- What to work on
Gather all lines in the entries below that include the word "than".

- Supplied records
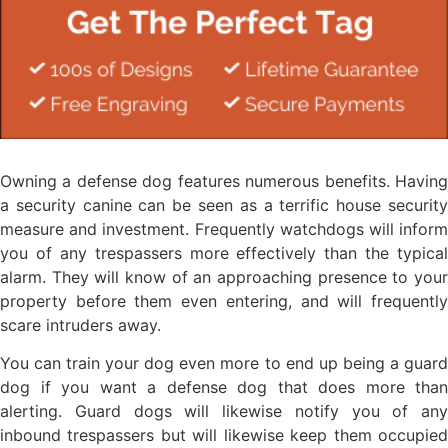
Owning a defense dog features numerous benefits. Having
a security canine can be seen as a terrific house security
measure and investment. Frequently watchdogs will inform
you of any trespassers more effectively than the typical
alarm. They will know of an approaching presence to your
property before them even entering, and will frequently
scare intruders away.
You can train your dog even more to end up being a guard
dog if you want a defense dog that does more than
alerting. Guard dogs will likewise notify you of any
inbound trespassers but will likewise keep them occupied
--
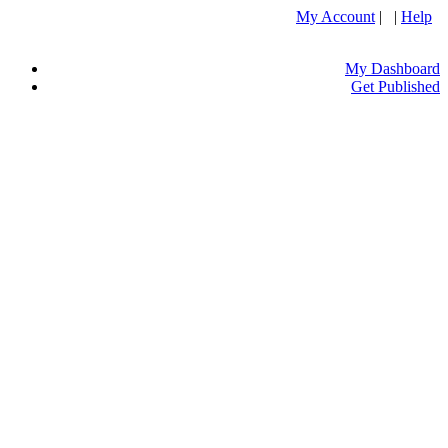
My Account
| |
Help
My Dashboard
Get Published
* * *
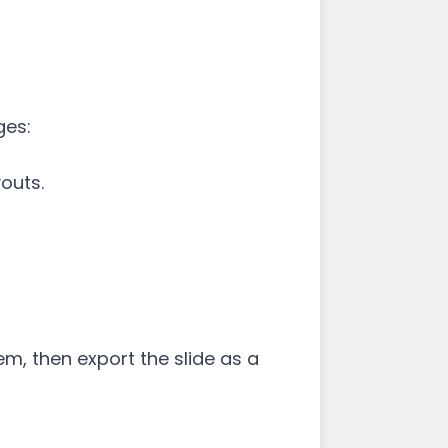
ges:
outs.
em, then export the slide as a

- Exercise result
you of any trespassers more effectively than the typical
dog if you want a defense dog that does more than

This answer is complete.